_Task to complete_. Within the entries below, the lines from the one with "New Balance 紐巴倫 New Balance 紐巴倫 230 Hook And" through the one with "Loop P23039Z 中童 運動休閒涼鞋 瑪莉珍鞋 灰" are to be set down exactly, both ends kept.
══ Recorded information
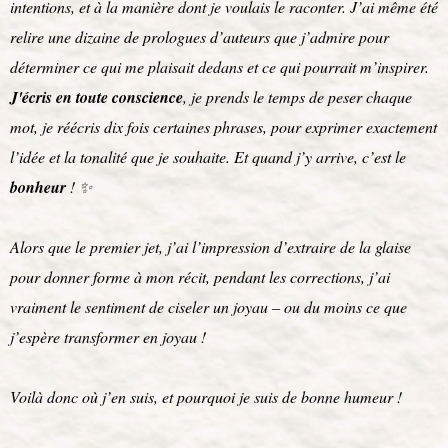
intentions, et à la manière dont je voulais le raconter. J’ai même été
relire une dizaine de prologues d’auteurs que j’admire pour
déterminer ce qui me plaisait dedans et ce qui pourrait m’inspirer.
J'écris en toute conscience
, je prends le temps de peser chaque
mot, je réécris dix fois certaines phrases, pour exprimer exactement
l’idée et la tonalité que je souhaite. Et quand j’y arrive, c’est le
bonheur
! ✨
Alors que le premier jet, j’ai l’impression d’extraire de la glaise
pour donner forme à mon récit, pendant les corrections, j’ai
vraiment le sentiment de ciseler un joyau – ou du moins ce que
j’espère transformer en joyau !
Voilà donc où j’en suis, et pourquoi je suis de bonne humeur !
════
══ Recorded information
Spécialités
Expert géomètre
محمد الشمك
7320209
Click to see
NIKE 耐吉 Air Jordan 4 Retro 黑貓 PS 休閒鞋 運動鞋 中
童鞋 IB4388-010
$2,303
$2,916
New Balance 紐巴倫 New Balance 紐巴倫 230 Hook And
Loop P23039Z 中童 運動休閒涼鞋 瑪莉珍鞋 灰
════
══ Recorded information
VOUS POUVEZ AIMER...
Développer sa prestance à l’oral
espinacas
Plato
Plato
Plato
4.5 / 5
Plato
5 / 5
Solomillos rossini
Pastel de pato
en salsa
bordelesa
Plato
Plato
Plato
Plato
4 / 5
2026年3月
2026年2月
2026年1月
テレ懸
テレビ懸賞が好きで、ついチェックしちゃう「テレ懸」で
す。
════
_Exercise output_.
New Balance 紐巴倫 New Balance 紐巴倫 230 Hook And
Loop P23039Z 中童 運動休閒涼鞋 瑪莉珍鞋 灰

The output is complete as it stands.